Collected data entries
○ ○ ○ ○ ○ ○ ○

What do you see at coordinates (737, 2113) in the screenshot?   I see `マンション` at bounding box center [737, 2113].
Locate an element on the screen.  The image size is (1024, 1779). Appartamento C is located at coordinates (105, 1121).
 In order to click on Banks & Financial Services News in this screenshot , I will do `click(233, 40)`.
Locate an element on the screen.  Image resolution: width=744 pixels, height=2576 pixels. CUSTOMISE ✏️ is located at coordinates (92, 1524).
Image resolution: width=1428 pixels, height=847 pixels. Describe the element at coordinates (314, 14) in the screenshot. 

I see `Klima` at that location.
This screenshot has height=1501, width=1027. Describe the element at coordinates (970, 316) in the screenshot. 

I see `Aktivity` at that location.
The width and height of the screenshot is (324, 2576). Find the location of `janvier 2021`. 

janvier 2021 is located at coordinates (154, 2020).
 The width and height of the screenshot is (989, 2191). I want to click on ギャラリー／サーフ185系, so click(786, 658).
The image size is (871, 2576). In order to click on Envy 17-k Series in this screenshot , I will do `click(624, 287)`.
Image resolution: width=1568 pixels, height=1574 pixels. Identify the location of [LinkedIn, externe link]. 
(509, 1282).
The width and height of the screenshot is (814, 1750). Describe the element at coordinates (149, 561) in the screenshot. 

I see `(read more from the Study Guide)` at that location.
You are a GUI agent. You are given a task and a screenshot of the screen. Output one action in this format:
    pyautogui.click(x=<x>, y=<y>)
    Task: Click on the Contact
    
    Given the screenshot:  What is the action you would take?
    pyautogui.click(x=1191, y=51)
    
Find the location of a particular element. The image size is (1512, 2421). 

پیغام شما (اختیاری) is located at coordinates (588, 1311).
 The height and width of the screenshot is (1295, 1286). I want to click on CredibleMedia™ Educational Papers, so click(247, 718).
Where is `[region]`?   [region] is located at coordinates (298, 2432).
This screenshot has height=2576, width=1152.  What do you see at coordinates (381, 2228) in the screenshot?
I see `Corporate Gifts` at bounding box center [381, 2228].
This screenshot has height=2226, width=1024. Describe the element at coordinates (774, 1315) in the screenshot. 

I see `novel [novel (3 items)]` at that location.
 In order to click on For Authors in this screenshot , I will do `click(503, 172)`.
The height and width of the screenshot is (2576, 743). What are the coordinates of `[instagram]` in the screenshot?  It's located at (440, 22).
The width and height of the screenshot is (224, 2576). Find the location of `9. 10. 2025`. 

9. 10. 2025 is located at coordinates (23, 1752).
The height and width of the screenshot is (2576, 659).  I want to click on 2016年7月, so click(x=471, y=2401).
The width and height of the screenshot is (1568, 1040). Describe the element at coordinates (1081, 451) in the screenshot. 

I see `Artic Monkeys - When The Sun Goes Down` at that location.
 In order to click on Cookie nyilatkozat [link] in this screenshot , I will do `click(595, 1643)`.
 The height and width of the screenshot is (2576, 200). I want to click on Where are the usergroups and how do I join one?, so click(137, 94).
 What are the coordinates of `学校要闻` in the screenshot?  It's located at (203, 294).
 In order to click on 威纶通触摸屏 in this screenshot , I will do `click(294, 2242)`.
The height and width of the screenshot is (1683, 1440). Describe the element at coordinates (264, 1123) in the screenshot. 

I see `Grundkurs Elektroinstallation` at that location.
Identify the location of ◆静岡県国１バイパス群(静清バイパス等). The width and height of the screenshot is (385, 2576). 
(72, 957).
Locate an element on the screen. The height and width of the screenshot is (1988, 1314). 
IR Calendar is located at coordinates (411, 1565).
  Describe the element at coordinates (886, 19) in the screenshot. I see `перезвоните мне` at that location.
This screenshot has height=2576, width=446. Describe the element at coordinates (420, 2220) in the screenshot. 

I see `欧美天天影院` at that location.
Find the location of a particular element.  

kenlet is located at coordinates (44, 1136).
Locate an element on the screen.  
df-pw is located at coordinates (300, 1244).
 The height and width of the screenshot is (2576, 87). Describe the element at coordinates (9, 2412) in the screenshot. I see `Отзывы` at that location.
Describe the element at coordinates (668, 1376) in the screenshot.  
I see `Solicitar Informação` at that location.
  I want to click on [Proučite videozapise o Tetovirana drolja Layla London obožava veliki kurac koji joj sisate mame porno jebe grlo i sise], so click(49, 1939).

○ ○ ○ ○ ○ ○ ○

▶ _The problem_
Retype the data. Every line must match the original exactly.

▶ _Expected output_
What do you see at coordinates (737, 2113) in the screenshot?   I see `マンション` at bounding box center [737, 2113].
Locate an element on the screen.  The image size is (1024, 1779). Appartamento C is located at coordinates (105, 1121).
 In order to click on Banks & Financial Services News in this screenshot , I will do `click(233, 40)`.
Locate an element on the screen.  Image resolution: width=744 pixels, height=2576 pixels. CUSTOMISE ✏️ is located at coordinates (92, 1524).
Image resolution: width=1428 pixels, height=847 pixels. Describe the element at coordinates (314, 14) in the screenshot. 

I see `Klima` at that location.
This screenshot has height=1501, width=1027. Describe the element at coordinates (970, 316) in the screenshot. 

I see `Aktivity` at that location.
The width and height of the screenshot is (324, 2576). Find the location of `janvier 2021`. 

janvier 2021 is located at coordinates (154, 2020).
 The width and height of the screenshot is (989, 2191). I want to click on ギャラリー／サーフ185系, so click(786, 658).
The image size is (871, 2576). In order to click on Envy 17-k Series in this screenshot , I will do `click(624, 287)`.
Image resolution: width=1568 pixels, height=1574 pixels. Identify the location of [LinkedIn, externe link]. 
(509, 1282).
The width and height of the screenshot is (814, 1750). Describe the element at coordinates (149, 561) in the screenshot. 

I see `(read more from the Study Guide)` at that location.
You are a GUI agent. You are given a task and a screenshot of the screen. Output one action in this format:
    pyautogui.click(x=<x>, y=<y>)
    Task: Click on the Contact
    
    Given the screenshot:  What is the action you would take?
    pyautogui.click(x=1191, y=51)
    
Find the location of a particular element. The image size is (1512, 2421). 

پیغام شما (اختیاری) is located at coordinates (588, 1311).
 The height and width of the screenshot is (1295, 1286). I want to click on CredibleMedia™ Educational Papers, so click(247, 718).
Where is `[region]`?   [region] is located at coordinates (298, 2432).
This screenshot has height=2576, width=1152.  What do you see at coordinates (381, 2228) in the screenshot?
I see `Corporate Gifts` at bounding box center [381, 2228].
This screenshot has height=2226, width=1024. Describe the element at coordinates (774, 1315) in the screenshot. 

I see `novel [novel (3 items)]` at that location.
 In order to click on For Authors in this screenshot , I will do `click(503, 172)`.
The height and width of the screenshot is (2576, 743). What are the coordinates of `[instagram]` in the screenshot?  It's located at (440, 22).
The width and height of the screenshot is (224, 2576). Find the location of `9. 10. 2025`. 

9. 10. 2025 is located at coordinates (23, 1752).
The height and width of the screenshot is (2576, 659).  I want to click on 2016年7月, so click(x=471, y=2401).
The width and height of the screenshot is (1568, 1040). Describe the element at coordinates (1081, 451) in the screenshot. 

I see `Artic Monkeys - When The Sun Goes Down` at that location.
 In order to click on Cookie nyilatkozat [link] in this screenshot , I will do `click(595, 1643)`.
 The height and width of the screenshot is (2576, 200). I want to click on Where are the usergroups and how do I join one?, so click(137, 94).
 What are the coordinates of `学校要闻` in the screenshot?  It's located at (203, 294).
 In order to click on 威纶通触摸屏 in this screenshot , I will do `click(294, 2242)`.
The height and width of the screenshot is (1683, 1440). Describe the element at coordinates (264, 1123) in the screenshot. 

I see `Grundkurs Elektroinstallation` at that location.
Identify the location of ◆静岡県国１バイパス群(静清バイパス等). The width and height of the screenshot is (385, 2576). 
(72, 957).
Locate an element on the screen. The height and width of the screenshot is (1988, 1314). 
IR Calendar is located at coordinates (411, 1565).
  Describe the element at coordinates (886, 19) in the screenshot. I see `перезвоните мне` at that location.
This screenshot has height=2576, width=446. Describe the element at coordinates (420, 2220) in the screenshot. 

I see `欧美天天影院` at that location.
Find the location of a particular element.  

kenlet is located at coordinates (44, 1136).
Locate an element on the screen.  
df-pw is located at coordinates (300, 1244).
 The height and width of the screenshot is (2576, 87). Describe the element at coordinates (9, 2412) in the screenshot. I see `Отзывы` at that location.
Describe the element at coordinates (668, 1376) in the screenshot.  
I see `Solicitar Informação` at that location.
  I want to click on [Proučite videozapise o Tetovirana drolja Layla London obožava veliki kurac koji joj sisate mame porno jebe grlo i sise], so click(49, 1939).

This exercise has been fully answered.